Le Kimchi et le Séou Jang : Exploration des Délices Fermentés Coréens

La cuisine coréenne est mondialement reconnue pour ses saveurs audacieuses et ses méthodes de préparation uniques. Parmi ses trésors culinaires, le kimchi et le séou jang se distinguent comme des piliers de la tradition gastronomique, incarnant des techniques de fermentation ancestrales et offrant une richesse gustative incomparable. Ces deux préparations, bien que différentes dans leurs ingrédients principaux, partagent une philosophie commune : la transformation lente et patiente d'aliments frais en condiments complexes et savoureux, essentiels à de nombreux repas coréens.
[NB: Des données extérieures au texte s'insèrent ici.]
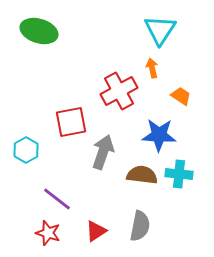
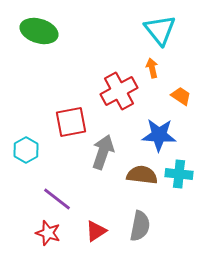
cyan triangle: rotated 12 degrees counterclockwise
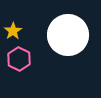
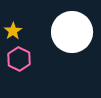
white circle: moved 4 px right, 3 px up
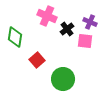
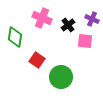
pink cross: moved 5 px left, 2 px down
purple cross: moved 2 px right, 3 px up
black cross: moved 1 px right, 4 px up
red square: rotated 14 degrees counterclockwise
green circle: moved 2 px left, 2 px up
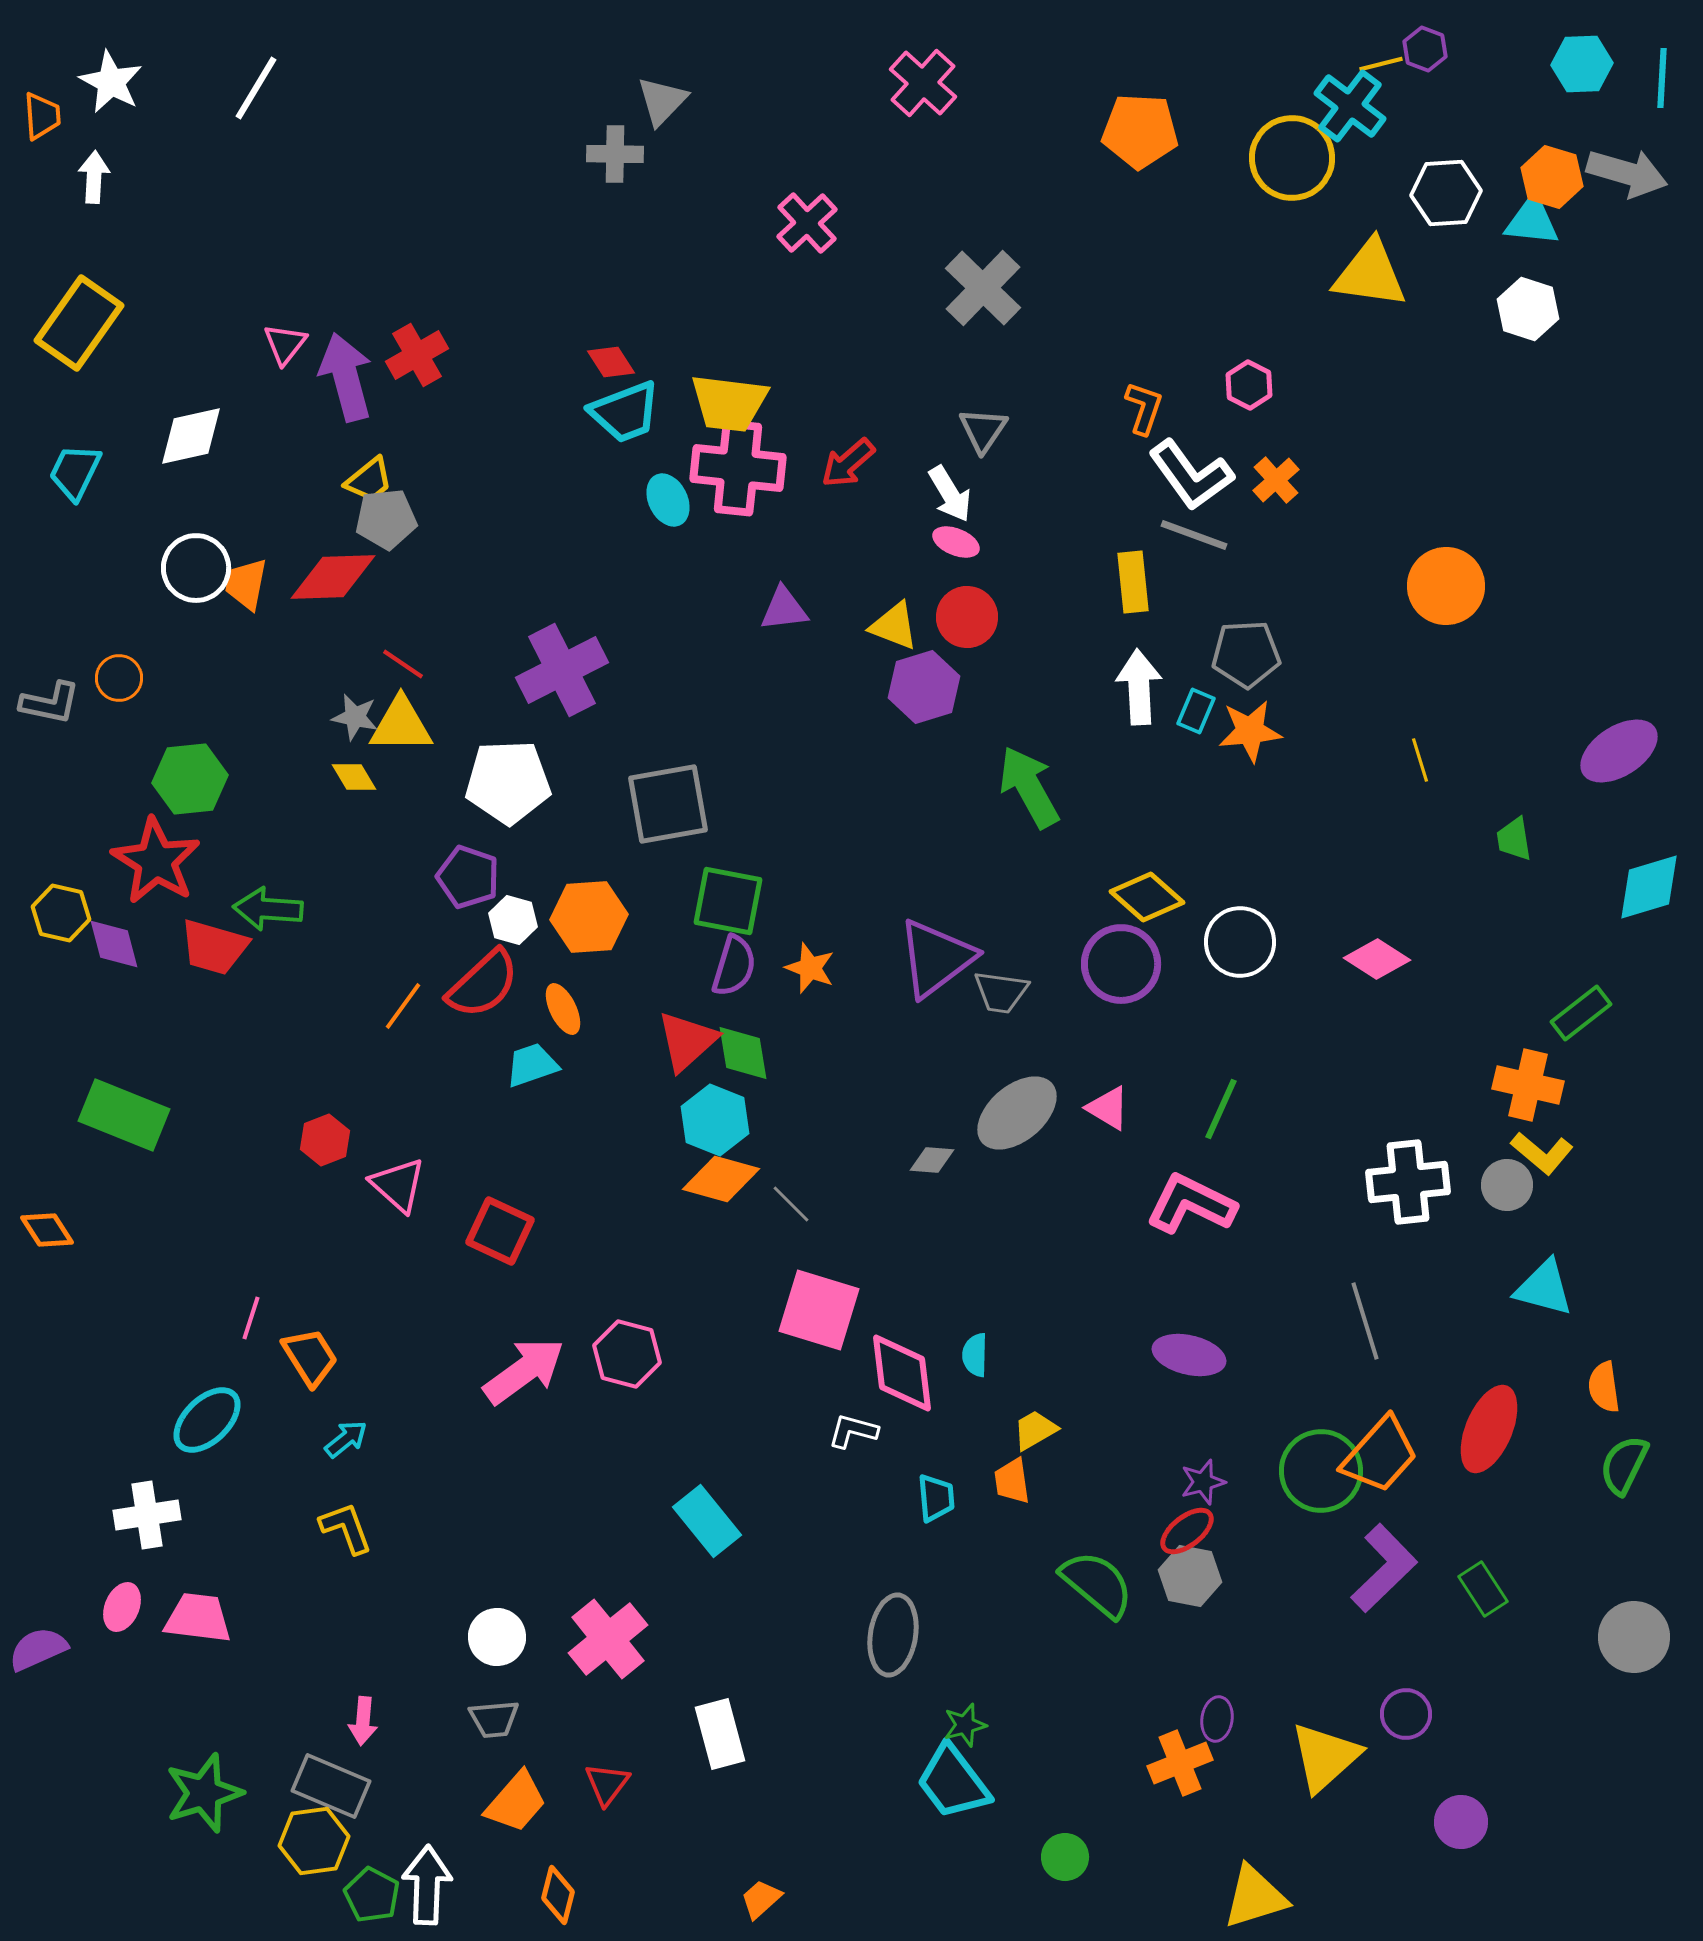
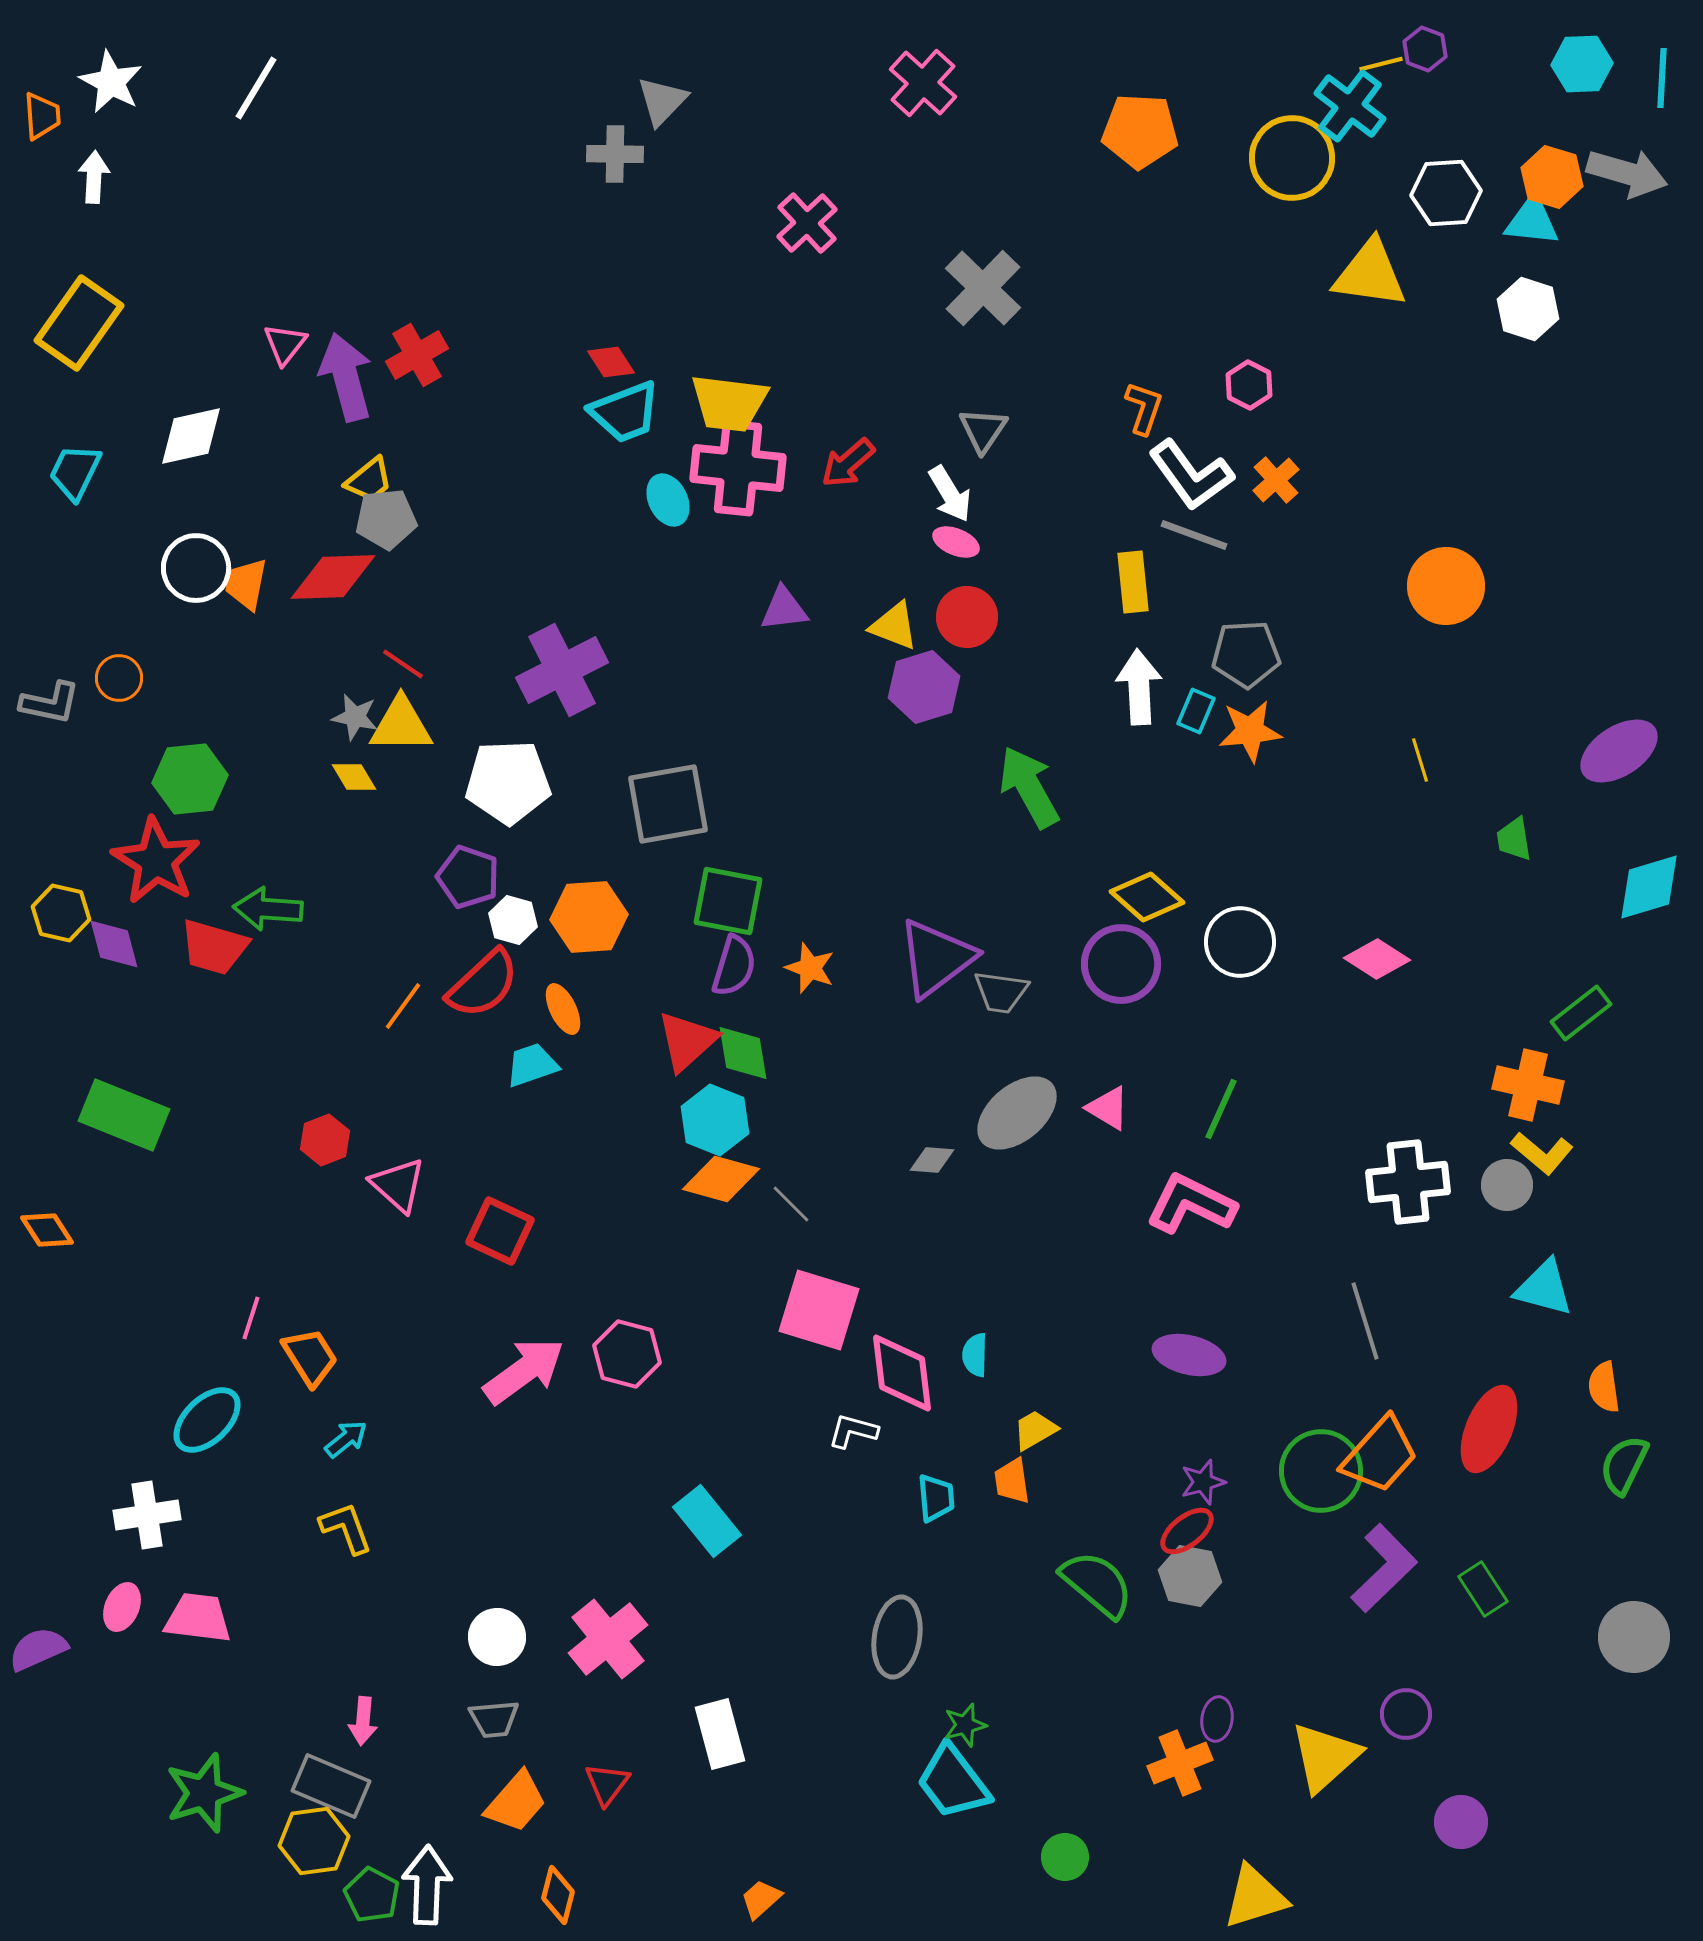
gray ellipse at (893, 1635): moved 4 px right, 2 px down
Le Kimchi : Un Voyage Millénaire dans la Fermentation

Le kimchi, aliment traditionnel coréen à base de légumes fermentés, possède une histoire qui remonte à plus de 2 000 ans. Ce plat emblématique, aujourd'hui connu dans le monde entier, est bien plus qu'un simple accompagnement ; il est une composante intégrale de l'identité culturelle coréenne. Son nom, kimchi (김치 ; hanja : 沈菜), évoque son essence : un "légume immergé" ou "légume saumuré". Les origines du terme remontent à l'ancien coréen "dihi", témoignant de son ancienneté. La chronique historique chinoise "Chroniques des Trois Royaumes", publiée en 289, mentionne déjà la maîtrise des peuples de Goguryeo (ancêtres des Coréens) dans la création de nourriture fermentée, telle que le vin, la pâte de soja, et le poisson salé et fermenté. La "Samguk Sagi", chronique historique coréenne, fait également état de la poterie utilisée pour la fermentation des légumes, prouvant leur consommation courante à cette époque.

Traditionnellement, le stockage du kimchi se faisait dans le sol, dans de grandes jarres en céramique appelées "onggi". Cette méthode permettait de maintenir une température stable, protégeant le kimchi du gel en hiver et le gardant au frais en été pour ralentir la fermentation. Ce savoir-faire ancestral, transmis de mère en fille, était une part essentielle de la préparation des femmes pour le foyer.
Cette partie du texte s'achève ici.